Demand Drop: The Latest in the Oil Price War
It’s clear that the world has changed due to COVID-19. We are in uncharted territory on so many levels.
Last Thursday, jobless claims shot up 33% from the prior week to 281,000. But that will likely be just the tip of the iceberg.
Goldman Sachs is predicting we’ll see 2.25 million jobless claims in this week’s report.
And some economists are predicting unemployment could hit 10% or more. We haven’t had that many people (about 16.5 million) out of work since the Great Recession.
The virus is also having a big impact on the oil sector. Last Wednesday, oil prices dropped to 18-year lows.
But oil isn’t suffering just from the drop in demand due to the coronavirus. Russia and Saudi Arabia are in the middle of a full-on price war.
Too Much Oil
Saudi Arabia became increasingly frustrated with Russia’s unwillingness to negotiate production cuts. So it decided to ramp up production and flood the world with an additional 2 million barrels per day (bpd) that it doesn’t need.
It plans to send nearly 12 million barrels to American Gulf Coast refineries. We could end up with the biggest crude surplus in history.
So there’s a ridiculous amount of oversupply. Plus, there’s a simultaneous coronavirus-triggered demand destruction.
Estimates are that China’s daily use could drop by 20% or more. China is the world’s second-largest user, at 12.8 million bpd.
And it’s the fourth-largest producer of crude, averaging 4.9 million bpd. Its net imports average 7.6 million bpd.
If the 20% cut holds true, that’s 2.5 million bpd China won’t need to import.
What about the U.S.?
The U.S. is the world’s largest crude consumer, guzzling about 19.33 million bpd in 2019. An accurate estimate on the shrinking demand is difficult to obtain.
California alone uses about 10% of U.S. crude. With California in lockdown mode, demand is going to plummet.
The Bottom Line
I think we could see a global demand drop of 10 million to 20 million bpd. That degree of demand destruction would be unprecedented.
One of the biggest problems we have is where to put the surplus oil. President Trump wants to top off America’s Strategic Petroleum Reserve.
That purchase will take care of 77 million barrels. The reserve can receive about 685,000 bpd.
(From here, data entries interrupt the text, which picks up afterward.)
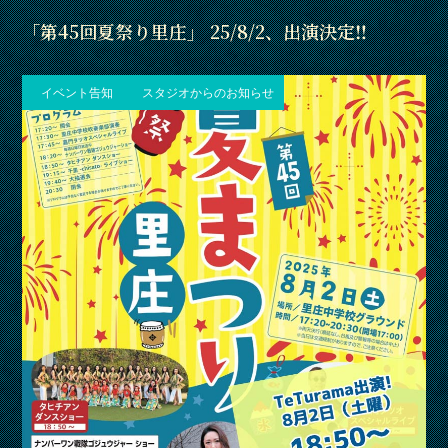
「第45回夏祭り里庄」 25/8/2、出演決定‼
イベント告知
スタジオからのお知らせ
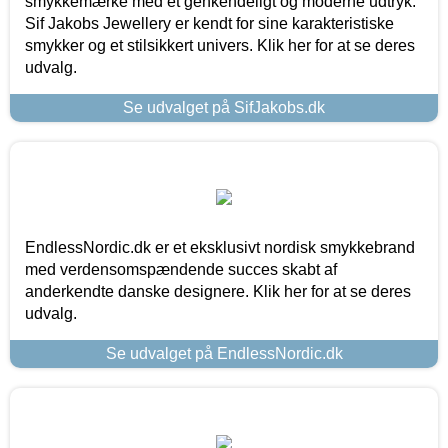
smykkemærke med et genkendeligt og moderne udtryk.
Sif Jakobs Jewellery er kendt for sine karakteristiske
smykker og et stilsikkert univers. Klik her for at se deres
udvalg.
Se udvalget på SifJakobs.dk
EndlessNordic.dk er et eksklusivt nordisk smykkebrand
med verdensomspændende succes skabt af
anderkendte danske designere. Klik her for at se deres
udvalg.
Se udvalget på EndlessNordic.dk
But if my prediction holds true, filling the reserve won’t reduce oversupply by nearly enough. I think we’re going to see many small- and medium-sized U.S. shale producers go bankrupt very quickly.
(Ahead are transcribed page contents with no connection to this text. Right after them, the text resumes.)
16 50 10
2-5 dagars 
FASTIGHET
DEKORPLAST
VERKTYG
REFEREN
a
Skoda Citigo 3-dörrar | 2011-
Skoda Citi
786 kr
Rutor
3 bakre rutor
Most of the U.S. shale producers don’t have positive cash flow. If prices reach as low as $5 per barrel, these shale producers will soon drop like flies.
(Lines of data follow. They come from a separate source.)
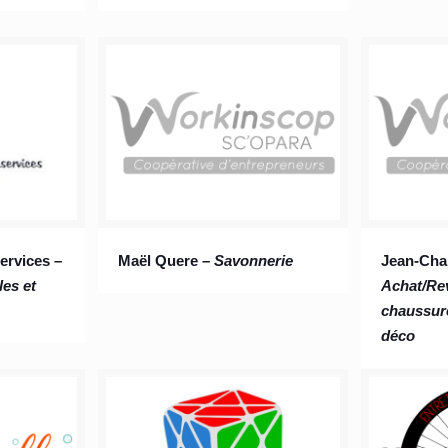
rvices –
Maël Quere –
Savonnerie
Jean-Cha
es et
Achat/Re
chaussure
déco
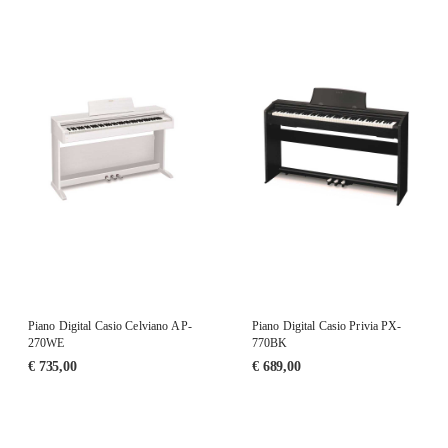
Piano Digital Casio Celviano AP-
Piano Digital Casio Privia PX-
270WE
770BK
€
735,00
€
689,00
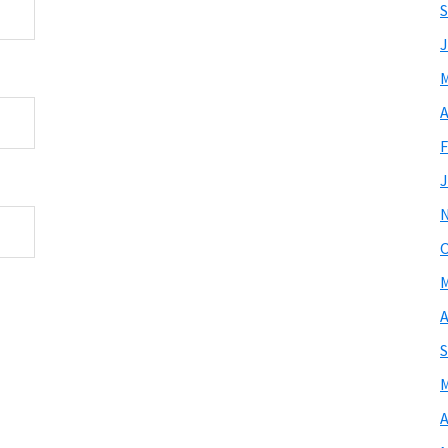
S
J
M
A
F
J
O
M
A
S
M
A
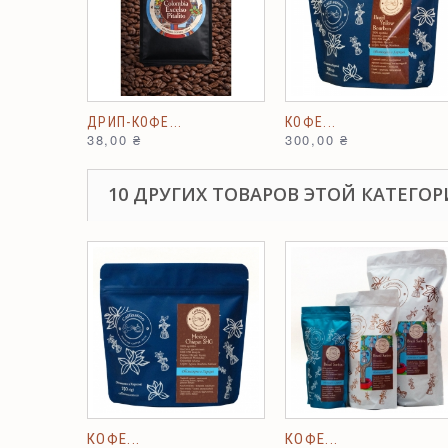
ДРИП-КОФЕ...
КОФЕ...
38,00 ₴
300,00 ₴
10 ДРУГИХ ТОВАРОВ ЭТОЙ КАТЕГОР
КОФЕ...
КОФЕ...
To fix this, the U.S., Russia and Saudi Arabia will all have to agree to cut production. If all three agree to matching cuts, that will take nearly 4 million bpd offline.
I believe we need to see WTI crude at $50 per barrel for these companies to hit positive cash flow. We likely won’t see that price until 2021 at the earliest.
If you have any investments in the oil patch – especially in small and midsized producers – now is the time to get out, if you haven’t already done so.